- Born: 2 July 1964 (age 62)
- Occupation: Managing Director
- Employer: Alpine
- Known for: British engineer

= Steve Nielsen =

British automotive engineer

Steve Nielsen (born 2 July 1964) is a British truck driver working in Formula One. Since 2025, Nielsen has been the Managing Director for the Alpine F1 Team.

==Career==
After leaving school in 1985 Nielsen trained as a police officer but resigned after 11 months. He then worked as a truck driver for a Formula One catering company. In 1986, he joined Team Lotus' test team, before running their spare parts department.
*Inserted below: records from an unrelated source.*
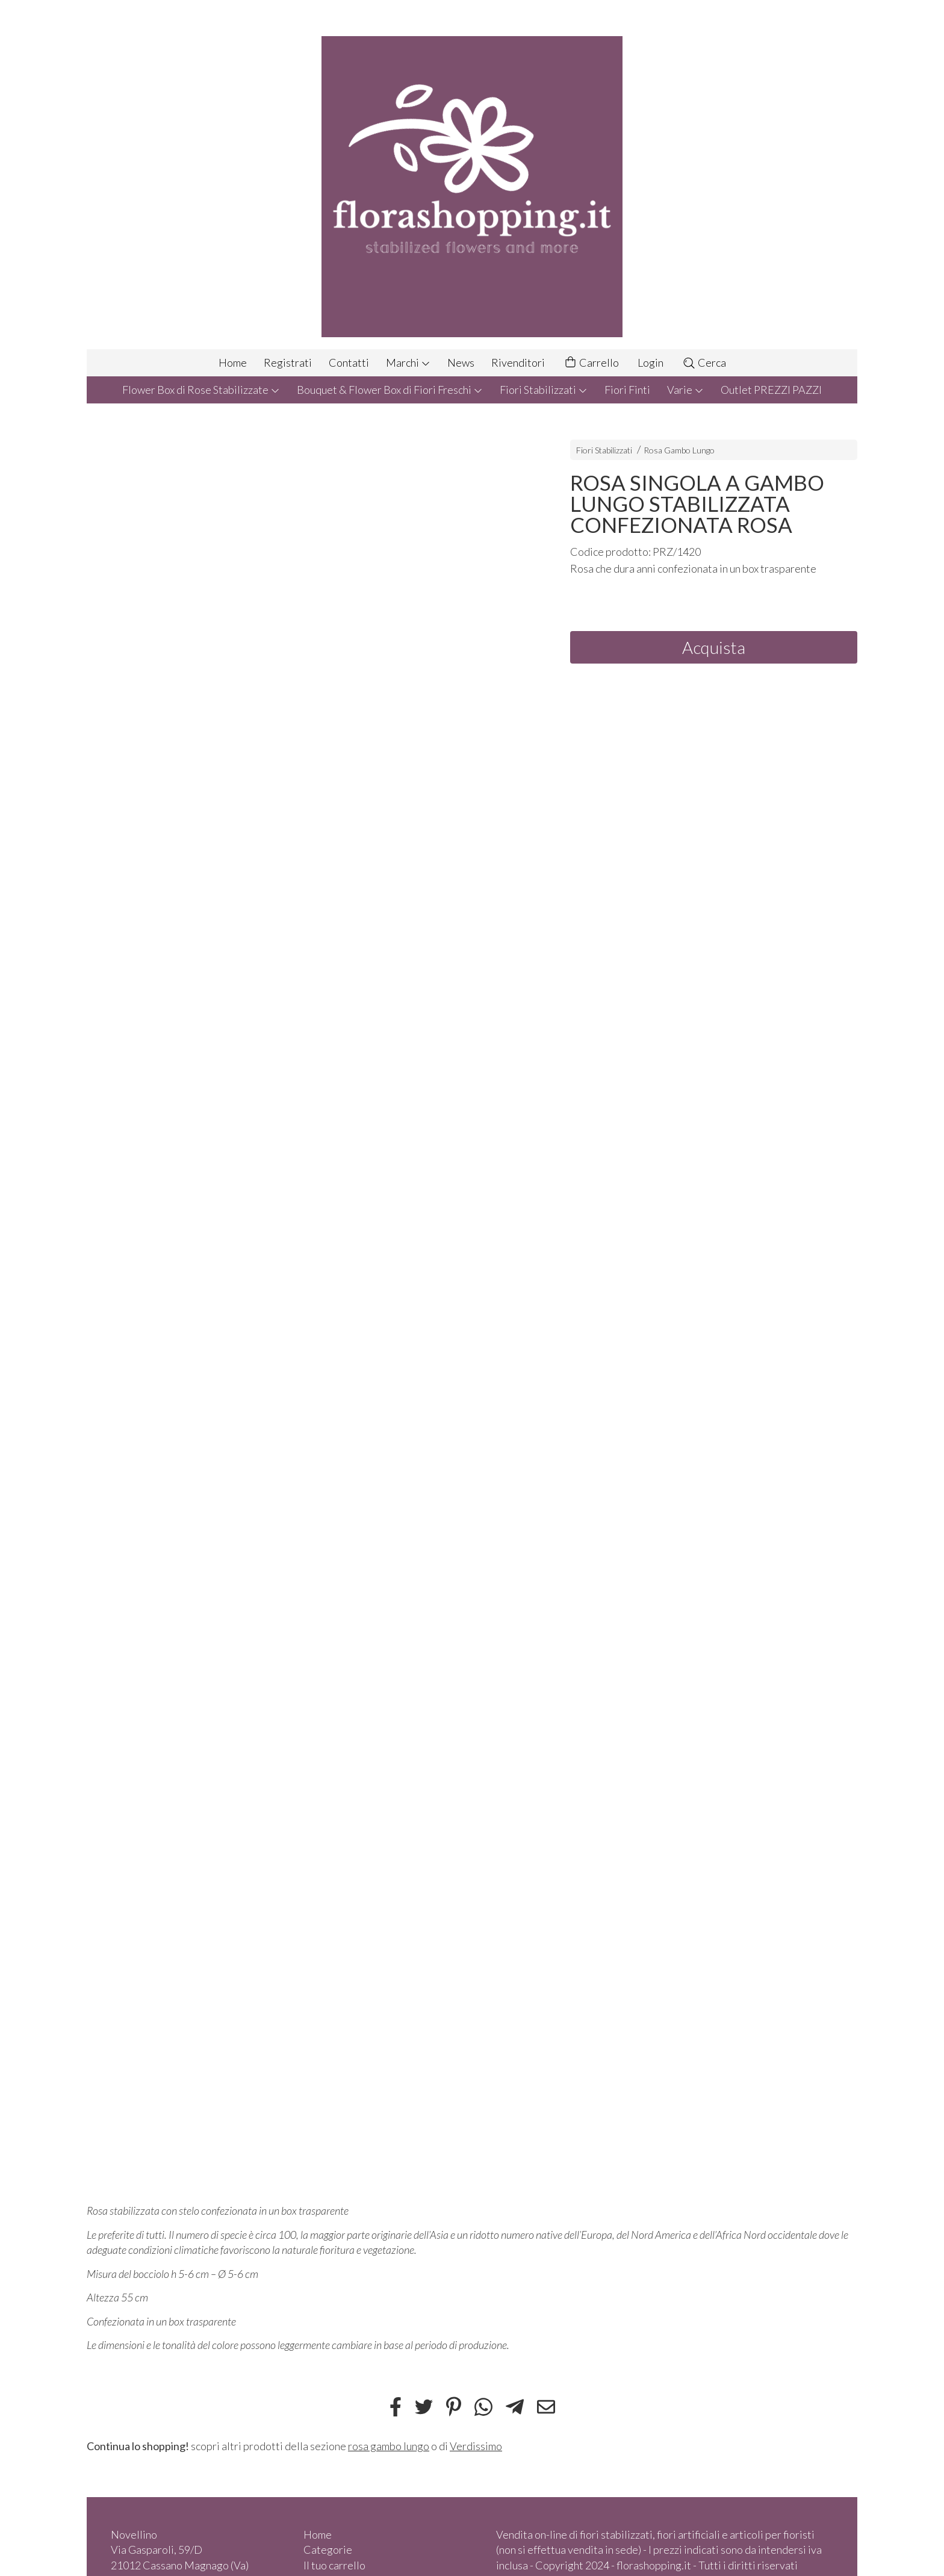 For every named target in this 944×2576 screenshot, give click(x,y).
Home (233, 362)
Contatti (349, 362)
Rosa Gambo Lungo (679, 450)
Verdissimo (476, 2446)
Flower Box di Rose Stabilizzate (201, 389)
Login (650, 362)
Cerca (704, 362)
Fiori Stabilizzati (544, 389)
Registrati (288, 362)
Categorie (327, 2549)
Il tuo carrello (334, 2565)
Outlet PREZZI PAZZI (771, 389)
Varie (685, 389)
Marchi (408, 362)
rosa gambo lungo (388, 2446)
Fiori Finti (627, 389)
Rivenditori (518, 362)
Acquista (713, 647)
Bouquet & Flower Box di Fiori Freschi (390, 389)
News (460, 362)
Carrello (591, 362) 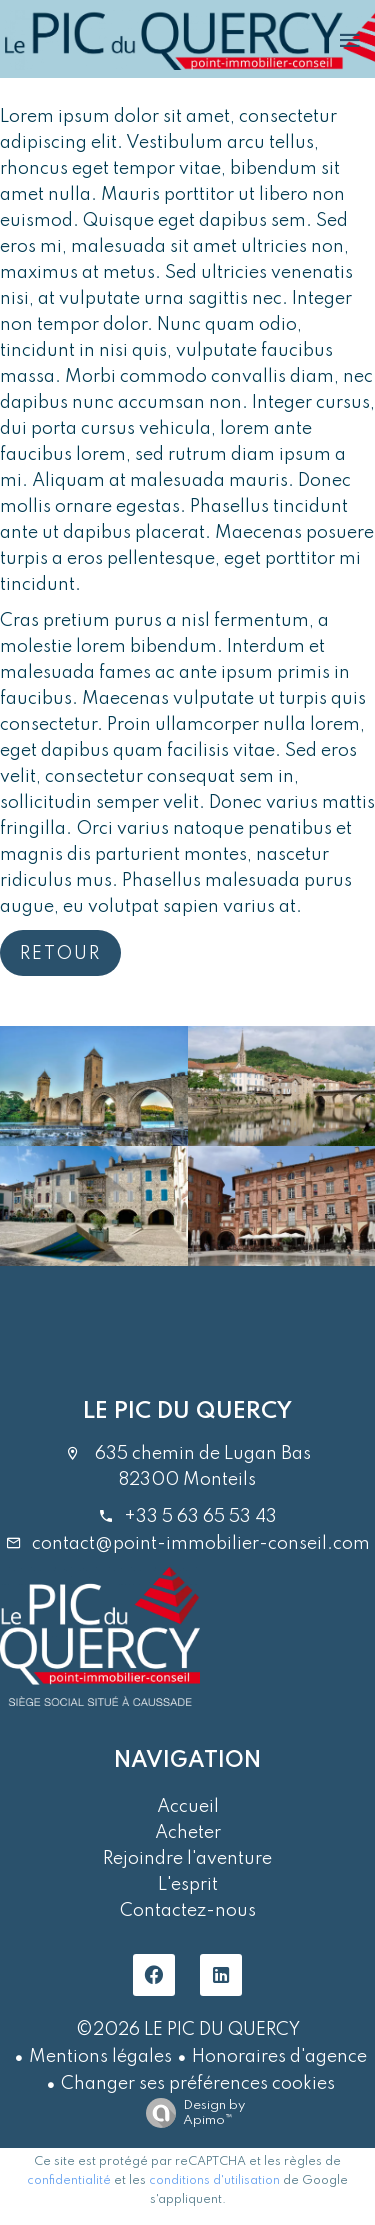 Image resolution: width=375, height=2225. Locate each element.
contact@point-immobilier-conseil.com (201, 1544)
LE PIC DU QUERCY (187, 1411)
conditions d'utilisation (214, 2181)
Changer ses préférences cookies (198, 2084)
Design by (190, 2113)
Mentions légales (100, 2057)
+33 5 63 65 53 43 (200, 1517)
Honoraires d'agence (279, 2057)
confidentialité (69, 2181)
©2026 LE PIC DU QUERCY (188, 2030)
In 1991, he moved to Tyrrell in the same role before being appointed assistant team manager in 1994. In the next five years he moved to Benetton, back to Tyrrell, to Honda, then Arrows, before moving back to Benetton, where he spent almost a decade as Sporting Director, including the team's transitions to Renault F1 and Lotus Renault GP.

After spending 2012 as Sporting Director at Caterham, Nielsen joined Scuderia Toro Rosso at the start of the 2013 season. He joined Williams as Sporting Manager in December 2014 and worked in that role until leaving in July 2017, being replaced by Dave Redding.

On 1 August 2017 he started in a new position as the Sporting Director of Formula One. He left this role and became the FIA Sporting Director on 18 January 2023. In December 2023, Nielsen left the FIA after 11 months in the position. On 4 July 2025, Nielsen was announced as the successor to former Team Principal Oliver Oakes and will be taking on the new position of "Managing Director" of the Alpine F1 Team, running the day-to-day operations of the team from 1 September onwards, ahead of the Italian Grand Prix at Monza due to his expected gardening leave following his departure as Chief Motorsports Operations Officer, Sporting from commercial rights holder F1 and will report to Flavio Briatore who will continue to have overall responsibility of the project.